(Exercise data begins)

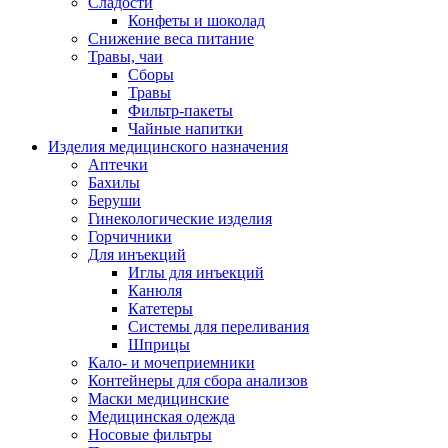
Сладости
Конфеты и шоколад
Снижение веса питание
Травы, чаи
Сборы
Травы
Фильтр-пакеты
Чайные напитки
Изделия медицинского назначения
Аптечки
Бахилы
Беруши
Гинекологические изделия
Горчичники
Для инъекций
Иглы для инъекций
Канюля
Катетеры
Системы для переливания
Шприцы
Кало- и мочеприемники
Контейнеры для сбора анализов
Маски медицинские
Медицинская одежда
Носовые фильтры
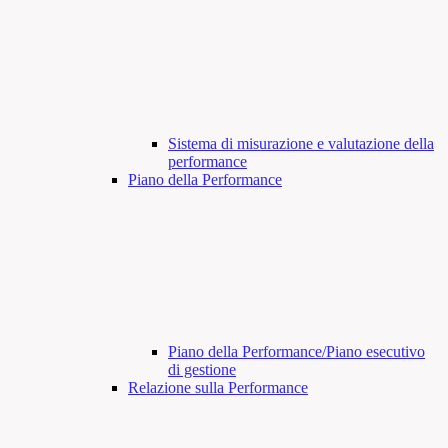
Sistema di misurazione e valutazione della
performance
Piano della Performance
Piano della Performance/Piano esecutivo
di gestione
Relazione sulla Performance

(Exercise data ends)

## Problem statement:
Exactly the lines from the one with "Носовые фильтры" through the end of the records are to be repeated, both ends included, and pictures are to be omitted.

## Exercise solution:
Носовые фильтры
Sistema di misurazione e valutazione della
performance
Piano della Performance
Piano della Performance/Piano esecutivo
di gestione
Relazione sulla Performance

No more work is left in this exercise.